Su lectura me hace sentir en sitios como Nantucket, Valparaíso y Fanning Island; lugares marinos, balleneros, pero también permite envolvernos en la boscosa Banff en Canadá, a 2 mil kilómetros de dónde pudiera haber ballenas, y hasta donde llegó para concentrarse en el oficio y sus secretos tan sólo para confirmar que las ballenas son: islas móviles… planetas terribles… que siguen su órbita infinita.
Celebro que a lo largo de los años Juan Manuel Gómez se mueva con entera libertad en torno al fenómeno poético. Tira por delante la vitalidad de lo que tiene por decir y entonces la ciñe a una estructura variable. Ha probado distintos registros desde un lirismo naturalista a una prosa poética en la que caben también las pesquisas.
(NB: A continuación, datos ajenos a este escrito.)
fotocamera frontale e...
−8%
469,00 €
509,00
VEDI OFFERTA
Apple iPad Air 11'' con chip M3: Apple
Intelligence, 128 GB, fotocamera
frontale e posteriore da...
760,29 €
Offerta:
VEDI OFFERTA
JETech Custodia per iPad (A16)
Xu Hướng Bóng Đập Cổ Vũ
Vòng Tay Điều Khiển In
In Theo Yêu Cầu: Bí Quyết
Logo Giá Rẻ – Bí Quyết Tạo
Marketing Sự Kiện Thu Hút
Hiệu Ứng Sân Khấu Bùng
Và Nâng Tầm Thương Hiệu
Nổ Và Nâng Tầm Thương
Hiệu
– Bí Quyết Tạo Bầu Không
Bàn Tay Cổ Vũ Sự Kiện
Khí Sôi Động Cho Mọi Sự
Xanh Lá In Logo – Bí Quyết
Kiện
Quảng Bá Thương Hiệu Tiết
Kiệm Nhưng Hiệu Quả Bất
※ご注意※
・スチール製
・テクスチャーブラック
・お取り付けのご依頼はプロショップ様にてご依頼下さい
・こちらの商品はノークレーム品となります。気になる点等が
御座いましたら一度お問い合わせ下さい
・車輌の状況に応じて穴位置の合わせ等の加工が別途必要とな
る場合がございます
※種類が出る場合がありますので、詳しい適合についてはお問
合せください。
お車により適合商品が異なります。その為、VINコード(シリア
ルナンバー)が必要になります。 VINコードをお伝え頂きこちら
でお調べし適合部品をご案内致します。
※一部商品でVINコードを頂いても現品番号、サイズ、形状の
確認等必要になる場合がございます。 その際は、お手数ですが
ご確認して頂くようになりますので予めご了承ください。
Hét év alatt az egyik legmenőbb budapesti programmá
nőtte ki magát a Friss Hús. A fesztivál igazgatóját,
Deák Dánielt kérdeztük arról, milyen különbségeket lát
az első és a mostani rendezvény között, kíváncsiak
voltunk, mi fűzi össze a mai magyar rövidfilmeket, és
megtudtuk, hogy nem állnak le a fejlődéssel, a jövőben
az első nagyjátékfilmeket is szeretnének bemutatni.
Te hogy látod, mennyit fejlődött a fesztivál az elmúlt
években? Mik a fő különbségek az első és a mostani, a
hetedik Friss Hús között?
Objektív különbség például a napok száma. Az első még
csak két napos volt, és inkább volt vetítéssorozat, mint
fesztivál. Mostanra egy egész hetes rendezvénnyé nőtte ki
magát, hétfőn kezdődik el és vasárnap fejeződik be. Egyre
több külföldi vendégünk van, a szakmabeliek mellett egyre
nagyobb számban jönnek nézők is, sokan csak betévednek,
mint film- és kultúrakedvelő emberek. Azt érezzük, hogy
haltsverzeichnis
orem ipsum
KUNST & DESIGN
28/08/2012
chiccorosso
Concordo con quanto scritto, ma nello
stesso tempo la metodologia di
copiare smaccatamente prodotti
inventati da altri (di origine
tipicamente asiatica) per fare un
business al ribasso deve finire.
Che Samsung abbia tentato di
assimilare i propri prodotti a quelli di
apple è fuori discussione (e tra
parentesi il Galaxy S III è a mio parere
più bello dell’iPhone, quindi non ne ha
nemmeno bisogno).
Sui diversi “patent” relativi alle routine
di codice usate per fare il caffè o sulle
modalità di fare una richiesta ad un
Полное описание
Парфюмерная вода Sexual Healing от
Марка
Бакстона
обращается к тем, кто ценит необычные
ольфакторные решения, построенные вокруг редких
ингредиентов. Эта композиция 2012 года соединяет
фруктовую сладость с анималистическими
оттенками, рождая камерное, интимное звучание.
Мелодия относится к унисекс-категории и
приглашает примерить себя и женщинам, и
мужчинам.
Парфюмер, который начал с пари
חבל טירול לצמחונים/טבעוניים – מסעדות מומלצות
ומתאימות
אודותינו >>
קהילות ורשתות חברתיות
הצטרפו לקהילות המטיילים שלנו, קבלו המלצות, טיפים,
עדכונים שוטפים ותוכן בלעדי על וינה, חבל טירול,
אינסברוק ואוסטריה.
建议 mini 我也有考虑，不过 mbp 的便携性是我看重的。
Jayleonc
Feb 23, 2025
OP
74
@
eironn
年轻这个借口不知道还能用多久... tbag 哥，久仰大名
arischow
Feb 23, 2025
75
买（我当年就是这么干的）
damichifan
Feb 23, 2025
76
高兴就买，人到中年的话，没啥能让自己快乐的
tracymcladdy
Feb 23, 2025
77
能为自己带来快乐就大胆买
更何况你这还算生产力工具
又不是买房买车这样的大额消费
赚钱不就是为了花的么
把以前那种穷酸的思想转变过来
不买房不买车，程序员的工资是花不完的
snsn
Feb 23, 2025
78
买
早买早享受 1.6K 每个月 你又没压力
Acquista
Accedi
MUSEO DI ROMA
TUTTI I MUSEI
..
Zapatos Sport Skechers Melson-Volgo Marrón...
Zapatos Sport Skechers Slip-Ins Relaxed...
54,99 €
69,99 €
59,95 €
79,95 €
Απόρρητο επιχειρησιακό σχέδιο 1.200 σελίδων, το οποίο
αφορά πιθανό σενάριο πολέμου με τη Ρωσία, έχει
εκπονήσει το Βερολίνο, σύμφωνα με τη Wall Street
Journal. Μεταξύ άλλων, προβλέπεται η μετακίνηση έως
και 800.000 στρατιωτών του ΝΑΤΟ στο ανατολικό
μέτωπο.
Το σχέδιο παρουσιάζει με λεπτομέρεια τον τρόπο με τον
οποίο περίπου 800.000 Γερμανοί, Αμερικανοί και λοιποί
Es así que el cúmulo de su obra puede verse como se hace con un gabinete de curiosidades. Una fascinante colección de recuerdos y experiencias que exaltan al mar, a los recuerdos y los viajes hacia debajo de la piel o rumbo a otras geografías; entre las que se puede contar la noche, a través de un poema que también es una suave evocación a Patti Smith y que se puede quedar reverberando largo tiempo: “Me alcanzó la tarde. Debo ahora entrar en la noche, oscura, fría, sin nadie”, le digo al ojo de los ángeles y no pasa nada. Ellos, inmutables, se comportan como siempre”.